Application of ASV for Voice Identification after VC and Duration Predictor Improvement in TTS Models

Borodin Kirill Nikolayevich,Kudryavtsev Vasiliy Dmitrievich,Mkrtchian Grach Maratovich,Gorodnichev Mikhail Genadievich,Korzh Dmitrii Sergeevich
2024-06-27
Abstract:One of the most crucial components in the field of biometric security is the automatic speaker verification system, which is based on the speaker's voice. It is possible to utilise ASVs in isolation or in conjunction with other AI models. In the contemporary era, the quality and quantity of neural networks are increasing exponentially. Concurrently, there is a growing number of systems that aim to manipulate data through the use of voice conversion and text-to-speech models. The field of voice biometrics forgery is aided by a number of challenges, including SSTC, ASVSpoof, and SingFake. This paper presents a system for automatic speaker verification. The primary objective of our model is the extraction of embeddings from the target speaker's audio in order to obtain information about important characteristics of his voice, such as pitch, energy, and the duration of phonemes. This information is used in our multivoice TTS pipeline, which is currently under development. However, this model was employed within the SSTC challenge to verify users whose voice had undergone voice conversion, where it demonstrated an EER of 20.669.
Sound,Artificial Intelligence,Audio and Speech Processing
What problem does this paper attempt to address?

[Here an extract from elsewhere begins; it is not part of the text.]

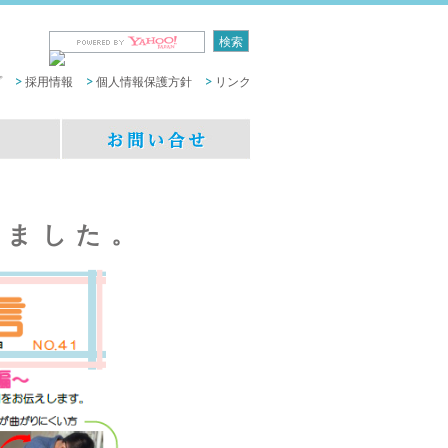
プ
採用情報
個人情報保護方針
リンク
しました。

The main problem that this paper attempts to solve is the effectiveness of Automatic Speaker Verification (ASV) systems when facing voices processed by Voice Conversion (VC). Specifically, the paper focuses on how to extract feature embeddings from the target speaker's audio to obtain important characteristic information of their voice, such as pitch, energy, and phoneme duration, etc., and apply this information to the multi - voice Text - to - Speech (TTS) pipeline. In addition, the paper also explores how to use the ASV system to identify the original speaker in the voice after voice conversion, especially in the application of the SSTC challenge, which requires verification of voices that have undergone voice conversion. By constructing a model that can effectively distinguish different speakers and whose embedding information is sufficient to predict various voice features, including the duration of each phoneme, the paper improves the performance of the TTS system. At the same time, the paper also discusses the application of the model in detecting voice spoofing, which is of great significance for preventing malicious activities. By participating in the SSTC challenge, the paper demonstrates the ability of its model in verifying voices after voice conversion and achieves an Equal Error Rate (EER) of 20.669%.